- [Records supplied]:

· · · ·

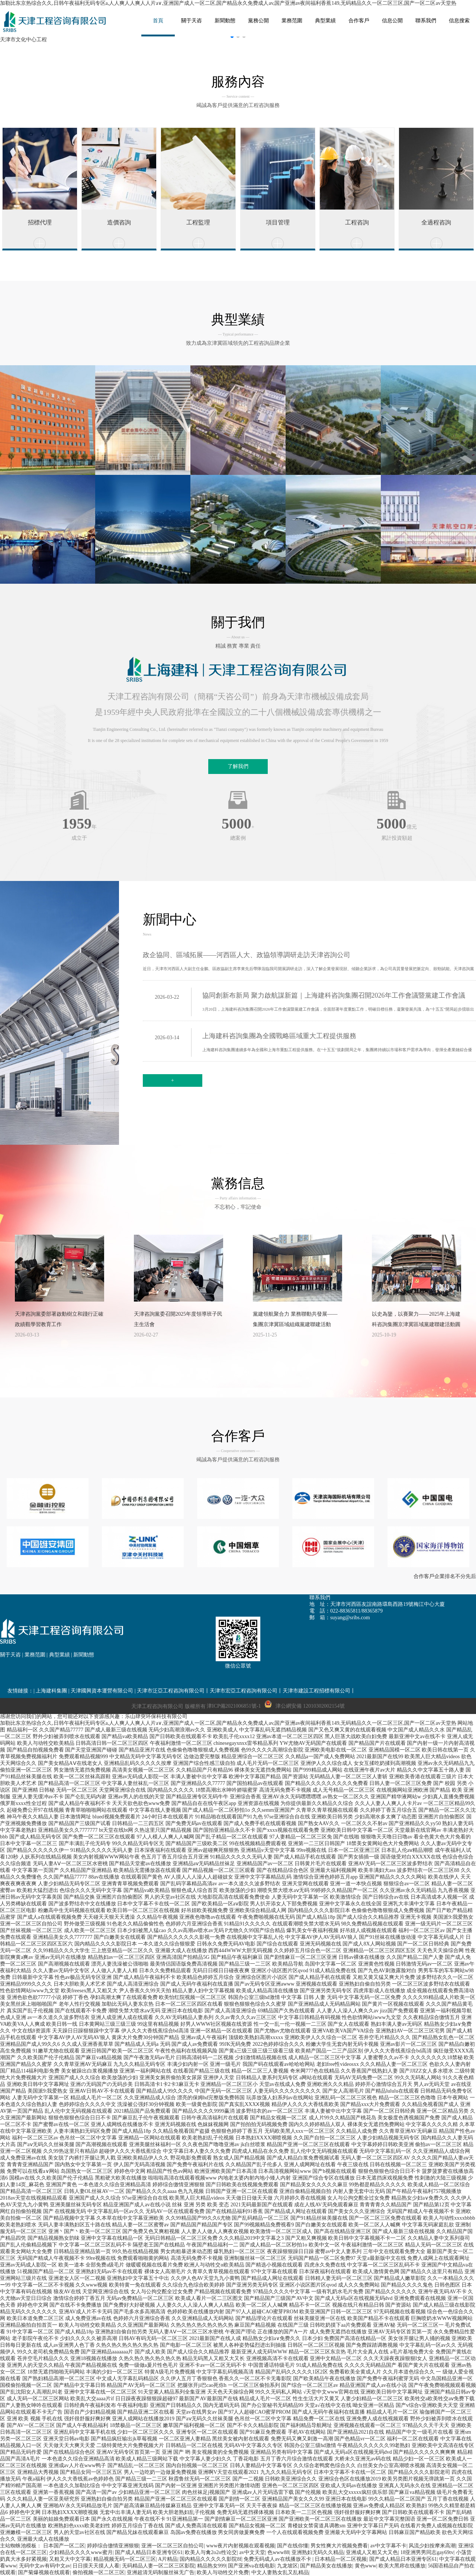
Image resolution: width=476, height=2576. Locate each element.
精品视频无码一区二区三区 (124, 2559)
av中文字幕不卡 (388, 2546)
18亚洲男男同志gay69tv (426, 2552)
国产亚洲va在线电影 (251, 2566)
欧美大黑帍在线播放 (402, 2566)
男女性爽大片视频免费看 (339, 2546)
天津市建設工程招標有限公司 (316, 1691)
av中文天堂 (252, 2552)
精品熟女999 (211, 2566)
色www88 (278, 2552)
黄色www (365, 2566)
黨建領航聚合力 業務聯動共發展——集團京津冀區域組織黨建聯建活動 (295, 1319)
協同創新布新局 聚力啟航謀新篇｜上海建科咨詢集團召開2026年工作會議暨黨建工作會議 (333, 995)
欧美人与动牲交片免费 (223, 2572)
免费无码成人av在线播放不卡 (278, 2559)
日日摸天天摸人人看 (96, 2566)
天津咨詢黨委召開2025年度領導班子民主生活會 (178, 1319)
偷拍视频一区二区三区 (99, 2572)
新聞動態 (83, 1655)
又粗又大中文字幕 (70, 2559)
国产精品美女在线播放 (326, 2566)
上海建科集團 (51, 1691)
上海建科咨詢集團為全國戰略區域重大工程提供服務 (279, 1036)
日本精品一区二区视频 (341, 2559)
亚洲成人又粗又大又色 (372, 2552)
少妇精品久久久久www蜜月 (80, 2552)
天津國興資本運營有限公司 (102, 1691)
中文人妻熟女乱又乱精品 (280, 2572)
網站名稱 (56, 21)
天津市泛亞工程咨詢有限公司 (171, 1691)
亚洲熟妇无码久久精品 (318, 2552)
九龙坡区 (287, 2566)
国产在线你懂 (292, 2546)
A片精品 (167, 2559)
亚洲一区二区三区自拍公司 (172, 2546)
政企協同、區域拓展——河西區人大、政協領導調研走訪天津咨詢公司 (246, 955)
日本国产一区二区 (64, 2546)
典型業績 (59, 1655)
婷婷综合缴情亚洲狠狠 (113, 2546)
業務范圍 (35, 1655)
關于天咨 (10, 1655)
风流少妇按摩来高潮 (432, 2546)
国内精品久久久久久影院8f (210, 2559)
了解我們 (238, 766)
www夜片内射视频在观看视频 (240, 2546)
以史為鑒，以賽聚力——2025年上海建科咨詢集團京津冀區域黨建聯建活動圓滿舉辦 (416, 1320)
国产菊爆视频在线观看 (44, 2572)
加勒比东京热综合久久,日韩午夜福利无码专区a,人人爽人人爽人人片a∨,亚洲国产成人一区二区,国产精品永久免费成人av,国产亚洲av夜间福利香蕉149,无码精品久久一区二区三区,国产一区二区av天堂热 (228, 3)
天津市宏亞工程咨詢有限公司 (243, 1691)
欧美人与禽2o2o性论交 (211, 2552)
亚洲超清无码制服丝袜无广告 (160, 2572)
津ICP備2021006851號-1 (234, 1706)
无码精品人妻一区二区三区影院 (158, 2566)
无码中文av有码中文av (44, 2566)
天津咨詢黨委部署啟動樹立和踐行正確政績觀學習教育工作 (59, 1319)
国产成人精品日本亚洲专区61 (149, 2552)
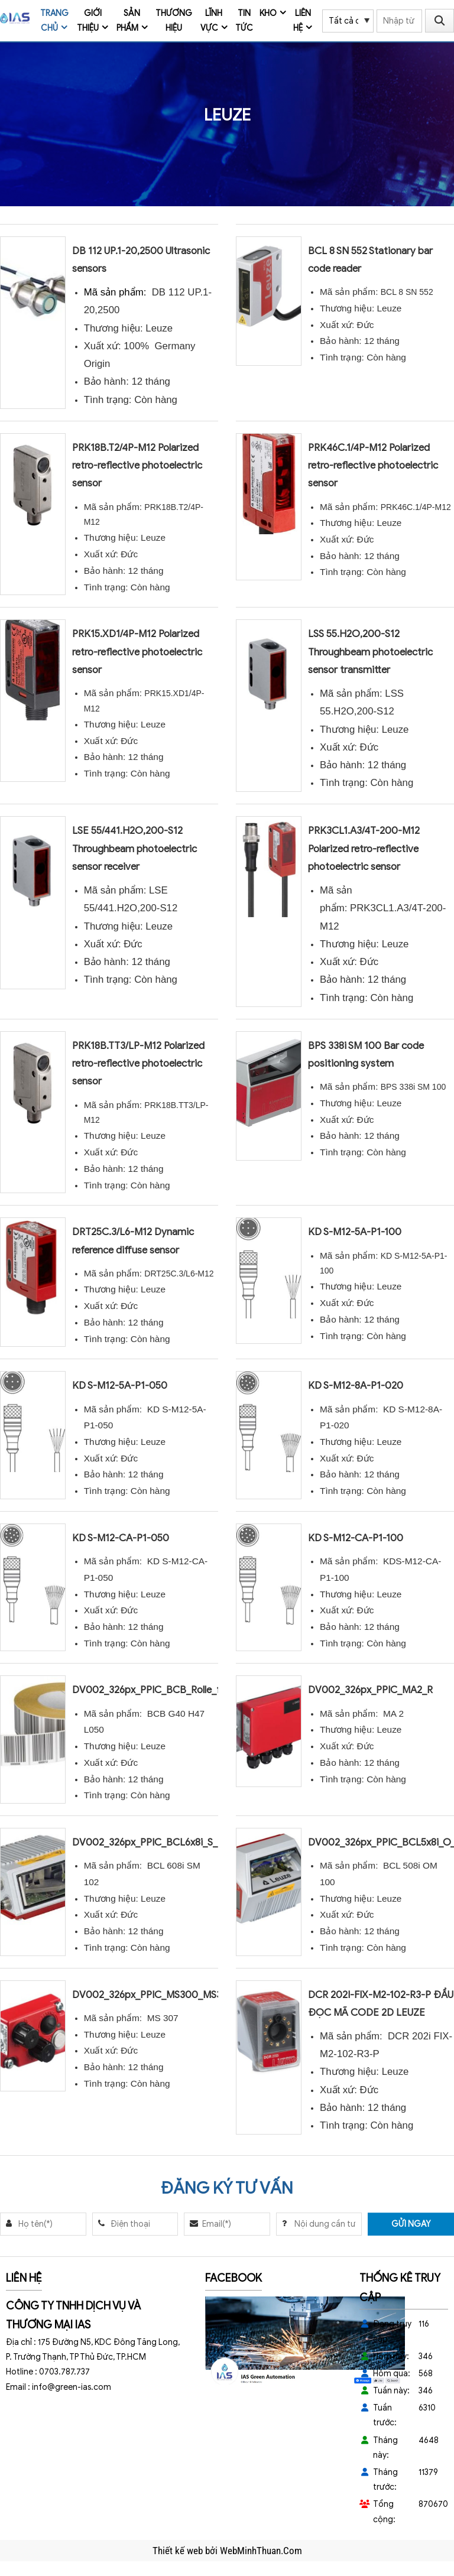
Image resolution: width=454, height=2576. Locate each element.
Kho (268, 13)
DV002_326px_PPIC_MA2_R (370, 1690)
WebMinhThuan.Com (261, 2550)
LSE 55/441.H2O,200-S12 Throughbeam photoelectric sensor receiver (134, 848)
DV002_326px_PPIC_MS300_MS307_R (158, 1995)
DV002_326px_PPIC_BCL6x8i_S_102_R (158, 1842)
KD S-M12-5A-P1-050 (119, 1385)
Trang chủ (54, 20)
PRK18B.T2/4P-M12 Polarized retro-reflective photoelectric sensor (137, 465)
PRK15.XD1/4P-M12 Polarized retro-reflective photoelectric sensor (137, 651)
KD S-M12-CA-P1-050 (120, 1538)
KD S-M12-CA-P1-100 (355, 1538)
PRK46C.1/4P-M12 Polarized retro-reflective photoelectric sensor (373, 465)
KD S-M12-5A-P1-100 (354, 1232)
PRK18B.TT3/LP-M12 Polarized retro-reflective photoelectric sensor (138, 1063)
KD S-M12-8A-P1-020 (355, 1385)
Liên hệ (302, 20)
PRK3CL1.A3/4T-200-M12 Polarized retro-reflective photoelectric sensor (364, 848)
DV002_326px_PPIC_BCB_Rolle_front (155, 1690)
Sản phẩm (128, 20)
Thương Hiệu (173, 20)
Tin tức (244, 20)
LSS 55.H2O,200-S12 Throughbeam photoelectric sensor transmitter (370, 651)
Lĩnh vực (211, 20)
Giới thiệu (89, 20)
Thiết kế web (179, 2550)
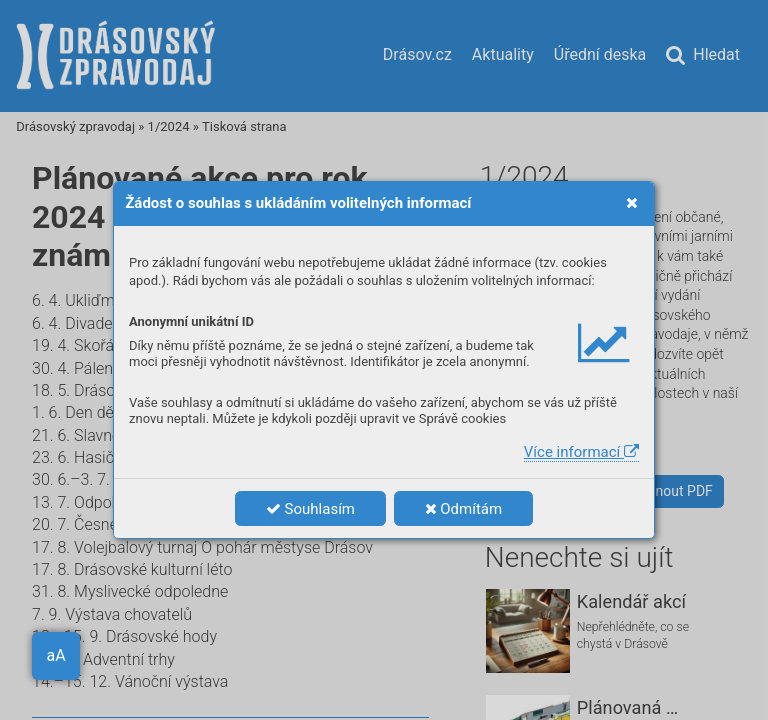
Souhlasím (310, 509)
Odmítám (464, 509)
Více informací (581, 452)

· · · ·

- [Prompt]: Above are the records; please give again, exactly and in full, only the lines that run from the line with "国产成人精品日本亚洲专区61 (149, 2552)" through the line with "Giới thiệu (89, 20)", with no pictures.

- [Answer to this task]:
国产成人精品日本亚洲专区61 (149, 2552)
Image resolution: width=454, height=2576. Locate each element.
Kho (268, 13)
DV002_326px_PPIC_MA2_R (370, 1690)
WebMinhThuan.Com (261, 2550)
LSE 55/441.H2O,200-S12 Throughbeam photoelectric sensor receiver (134, 848)
DV002_326px_PPIC_MS300_MS307_R (158, 1995)
DV002_326px_PPIC_BCL6x8i_S_102_R (158, 1842)
KD S-M12-5A-P1-050 (119, 1385)
Trang chủ (54, 20)
PRK18B.T2/4P-M12 Polarized retro-reflective photoelectric sensor (137, 465)
PRK15.XD1/4P-M12 Polarized retro-reflective photoelectric sensor (137, 651)
KD S-M12-CA-P1-050 (120, 1538)
KD S-M12-CA-P1-100 (355, 1538)
PRK46C.1/4P-M12 Polarized retro-reflective photoelectric sensor (373, 465)
KD S-M12-5A-P1-100 (354, 1232)
PRK18B.TT3/LP-M12 Polarized retro-reflective photoelectric sensor (138, 1063)
KD S-M12-8A-P1-020 (355, 1385)
Liên hệ (302, 20)
PRK3CL1.A3/4T-200-M12 Polarized retro-reflective photoelectric sensor (364, 848)
DV002_326px_PPIC_BCB_Rolle_front (155, 1690)
Sản phẩm (128, 20)
Thương Hiệu (173, 20)
Tin tức (244, 20)
LSS 55.H2O,200-S12 Throughbeam photoelectric sensor transmitter (370, 651)
Lĩnh vực (211, 20)
Giới thiệu (89, 20)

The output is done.